Method for detecting memory leaks in algorithm
Date of publication: 2013-12-14
I developed described method because available tools does not provide informations about memory allocation behaviour in
running program and i used it to solve memory leaks in real application during 2012-11 and 2012-12.
This document describes method for detecting memory leaks in application which does not leave allocated memory on application exit, but it makes memory leaks in its algorithm implementation.
Methods for detecting memory leaks in application are widely known and many methods was described. Special tools are available for detecting memory leaks, such as valgrind,
DevPartner from Borland Micro Focus and IBM Rational Purify. These tools are capable of getting informations about allocated memory on application exit and provides these informations to user.
Circular Buffer and Smart Pointer are known data structures. Description can be found for example here:
Circular Buffer: http://en.wikipedia.org/wiki/Circular_buffer
Smart Pointer: http://en.wikipedia.org/wiki/Smart_pointer
Clarification of application with algorithm type of memory leak
There are two general methods how application can release all its allocated memory on application exit:
1. Application uses wrapper for memory management functions and wrapper tracks allocated blocks of memory. If application exits, wrapper frees all allocated memory.
This can be made with one global instance of wrapper object in application, destructor of object is called on application exit.
2. Application uses some kind of smart pointer implementation.
Even with sophisticated memory management functions, application can make memory leaks in its algorithm.
Here is example of such application, titled "App". If architecture of application and its components is good or bad is not discussed in this document.

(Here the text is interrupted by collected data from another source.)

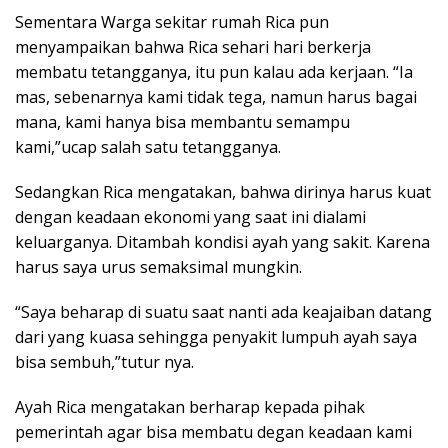
Sementara Warga sekitar rumah Rica pun
menyampaikan bahwa Rica sehari hari berkerja
membatu tetangganya, itu pun kalau ada kerjaan. “Ia
mas, sebenarnya kami tidak tega, namun harus bagai
mana, kami hanya bisa membantu semampu
kami,”ucap salah satu tetangganya.
Sedangkan Rica mengatakan, bahwa dirinya harus kuat
dengan keadaan ekonomi yang saat ini dialami
keluarganya. Ditambah kondisi ayah yang sakit. Karena
harus saya urus semaksimal mungkin.
“Saya beharap di suatu saat nanti ada keajaiban datang
dari yang kuasa sehingga penyakit lumpuh ayah saya
bisa sembuh,”tutur nya.
Ayah Rica mengatakan berharap kepada pihak
pemerintah agar bisa membatu degan keadaan kami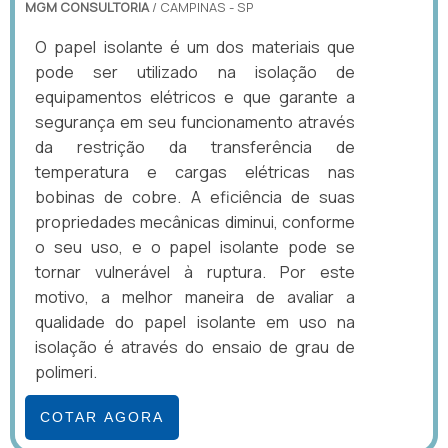
MGM CONSULTORIA
/ CAMPINAS - SP
O papel isolante é um dos materiais que
pode ser utilizado na isolação de
equipamentos elétricos e que garante a
segurança em seu funcionamento através
da restrição da transferência de
temperatura e cargas elétricas nas
bobinas de cobre. A eficiência de suas
propriedades mecânicas diminui, conforme
o seu uso, e o papel isolante pode se
tornar vulnerável à ruptura. Por este
motivo, a melhor maneira de avaliar a
qualidade do papel isolante em uso na
isolação é através do ensaio de grau de
polimeri.
COTAR AGORA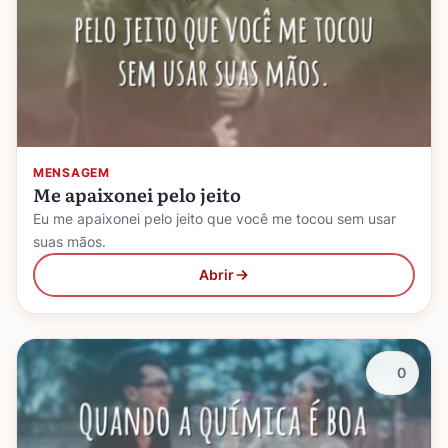
MENSAGEM
Me apaixonei pelo jeito
Eu me apaixonei pelo jeito que você me tocou sem usar
suas mãos.
Abrir
0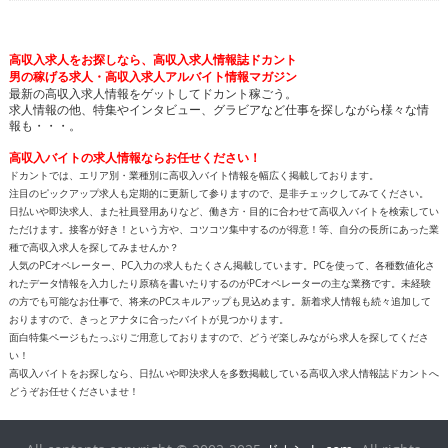
男の稼げる求人・高収入求人アルバイト情報マガジン
最新の高収入求人情報をゲットしてドカント稼ごう。
求人情報の他、特集やインタビュー、グラビアなど仕事を探しながら様々な情
報も・・・。
高収入バイトの求人情報ならお任せください！
ドカントでは、エリア別・業種別に高収入バイト情報を幅広く掲載しております。
注目のピックアップ求人も定期的に更新して参りますので、是非チェックしてみてください。
日払いや即決求人、また社員登用ありなど、働き方・目的に合わせて高収入バイトを検索してい
ただけます。接客が好き！という方や、コツコツ集中するのが得意！等、自分の長所にあった業
種で高収入求人を探してみませんか？
人気のPCオペレーター、PC入力の求人もたくさん掲載しています。PCを使って、各種数値化さ
れたデータ情報を入力したり原稿を書いたりするのがPCオペレーターの主な業務です。未経験
の方でも可能なお仕事で、将来のPCスキルアップも見込めます。新着求人情報も続々追加して
おりますので、きっとアナタに合ったバイトが見つかります。
面白特集ページもたっぷりご用意しておりますので、どうぞ楽しみながら求人を探してくださ
い！
高収入バイトをお探しなら、日払いや即決求人を多数掲載している高収入求人情報誌ドカントへ
どうぞお任せくださいませ！
All contents copyright © 2002-2025
ドカント.com
. All rights
reserved. 掲載記事、写真、イラストの無断転載を禁じます。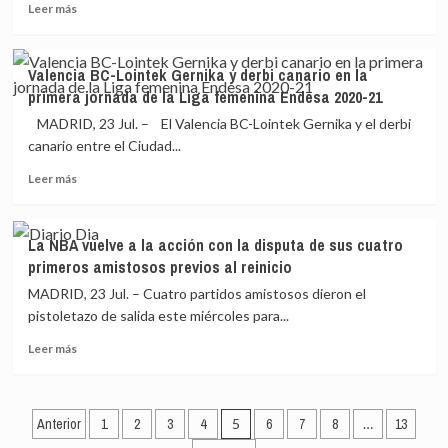
Leer
del
Leer más
a
más
Gipuzkoa
jugar»
sobre
Basket
Paul
Valencia BC-Lointek Gernika y derbi canario en la
George,
primera jornada de la Liga femenina Endesa 2020-21
de
los
MADRID, 23 Jul. – El Valencia BC-Lointek Gernika y el derbi
Clippers,
canario entre el Ciudad...
prepara
Leer
con
Leer más
más
Therabody
sobre
el
Valencia
regreso
La NBA vuelve a la acción con la disputa de sus cuatro
BC-
de
primeros amistosos previos al reinicio
Lointek
la
Gernika
NBA
MADRID, 23 Jul. – Cuatro partidos amistosos dieron el
y
pistoletazo de salida este miércoles para...
derbi
Leer
canario
Leer más
más
en
sobre
la
La
primera
Paginación
NBA
Anterior
jornada
1
2
3
4
5
6
7
8
…
13
vuelve
de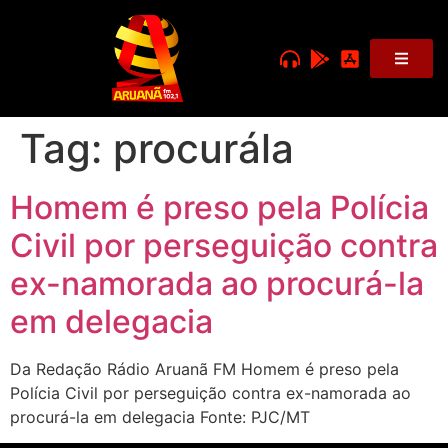
Tag:
procurála
Homem é preso pela Polícia
Civil por perseguição contra
ex-namorada ao procurá-la
em delegacia
Da Redação Rádio Aruanã FM Homem é preso pela
Polícia Civil por perseguição contra ex-namorada ao
procurá-la em delegacia Fonte: PJC/MT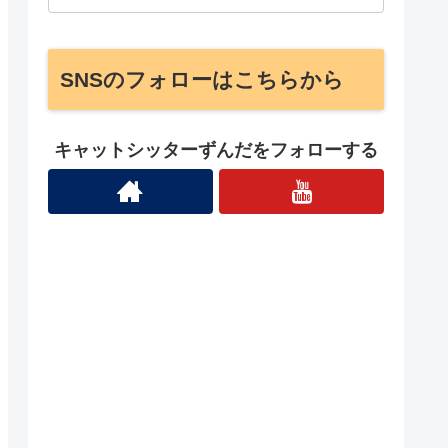
SNSのフォローはこちらから
キャットシッターずんだをフォローする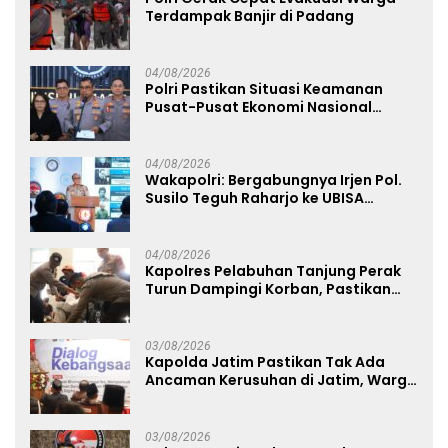
Terdampak Banjir di Padang
04/08/2026
Polri Pastikan Situasi Keamanan
Pusat-Pusat Ekonomi Nasional
Tetap Kondusif
04/08/2026
Wakapolri: Bergabungnya Irjen Pol.
Susilo Teguh Raharjo ke UBISA
Perkuat Jejaring Nasional Pusat
Studi Kepolisian
04/08/2026
Kapolres Pelabuhan Tanjung Perak
Turun Dampingi Korban, Pastikan
Penanganan Kebakaran KM Mutiara
Sentosa 2 Berjalan Maksimal
03/08/2026
Kapolda Jatim Pastikan Tak Ada
Ancaman Kerusuhan di Jatim, Warga
Diminta Tak Percaya Hoaks
03/08/2026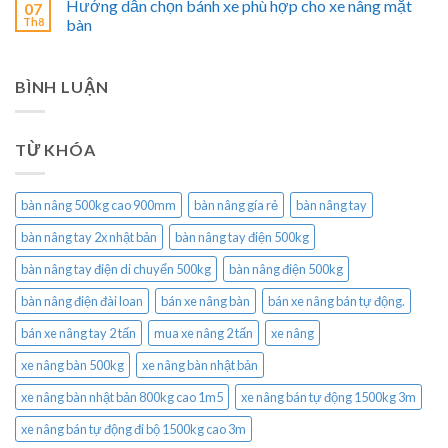
Hướng dẫn chọn bánh xe phù hợp cho xe nâng mặt
07
Th8
bàn
BÌNH LUẬN
TỪ KHÓA
bàn nâng 500kg cao 900mm
bàn nâng gía rẻ
bàn nâng tay
bàn nâng tay 2x nhật bản
bàn nâng tay điện 500kg
bàn nâng tay điện di chuyển 500kg
bàn nâng điện 500kg
bàn nâng điện đài loan
bán xe nâng bàn
bán xe nâng bán tự động.
bán xe nâng tay 2 tấn
mua xe nâng 2 tấn
xe nâng
xe nâng bàn 500kg
xe nâng bàn nhật bản
xe nâng bàn nhật bản 800kg cao 1m5
xe nâng bán tự động 1500kg 3m
xe nâng bán tự động đi bộ 1500kg cao 3m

CircularBuffer<SmartPointer>::Index CBIndexNone = NULL;
for 100 iterations
Algorithm_With_Memory_Allocation(CB, &First, &Last);
Save_Data(CB, &First, &Last);
Application "App" uses circular buffer
CB which stores smart pointers containing pointers to allocated blocks of memory. Circular buffer object frees all its items in its destructor
and thus it frees all instances of smart pointer objects stored in it. This happens when program execution goes out of context in which circular buffer object
CB is defined.
Let's say, function
Algorithm_With_Memory_Allocation() contains implementation of algorithm which stores pointers to allocated blocks of memory to circular buffer
Last arguments so they points to items in circular buffer and marks start and end of valid data. Let's say, function
Save_Data() saves data to somewhere,
it frees items from circular buffer and it modifies
Last arguments so they points to items in circular buffer and marks start and end of valid data.
In case of correct implementation, after call of function
Last should have value CBIndexNone, thus marking circular buffer as empty, and all items in circular buffer
previously indexed with variables
Last should be freed. Function
Algorithm_With_Memory_Allocation() can start new processing and can allocate new blocks of memory and
store pointers to them into circular buffer.
Described application can have memory leaks in various places in function
Algorithm_With_Memory_Allocation() or in function
Save_Data(). For example, function
Save_Data() can save only
part of data in circular buffer
CB pointed by variables
Last, but it can set variables
Last to CBIndexNone, which results to growing circular buffer
CB and making memory leaks.
However, when application exits, it releases all its allocated memory, because allocated blocks of memory are stored in circular buffer
CB and application does not leave traces for memory tracking utilities.
Image with graph of memory allocation in real application, it shows memory leak 100kB in 5 minutes iteration. Application frees all of its allocated memory on exit.
Amount of leaked memory is calculated from memory allocation tracking informations.
For detecting memory leaks in algorithm, tracking application is used. Tracking application tracks all memory management functions in tracked application and saves informations into file.
Because tracking application should let tracked application to execute identically as if it was not tracked, tracking application should satisfy requirements:
1. It should be simple as possible and it should not contain computation expensive algorithms
2. It should not modify running application, it should not insert additional code to compiled application
3. It should not replace system provided memory manager
4. It should not modify allocated amount of memory
5. Amount of recorded data should be as low as possible
6. Recorded informations should allow to find name of source file and line in source file where block of memory was allocated
These requirements are mandatory, because tracked application can:
1. do really big amount of calls to memory management functions. In case when tracking application contains computation expensive algorithms, it can slow down execution of tracked application
2. be multithreaded and it can be sensitive to race conditions. In case of slowing down tracked application for example race condition can occur and tracked application can run into deadlock, or it can just stop working
3. modify or slow down its execution in case when some additional code is inserted into compiled application
4. depend on how system provided memory manager allocates memory
5. depend on boundaries and real size of allocated blocks of memory
6. do a lot of IO operations and if tracking application writes a big amount of data, it can slow down tracked application
Points (4) and (5) are maybe unlikely to occur, but if tracking application satisfies requirements, it can only be more usefull.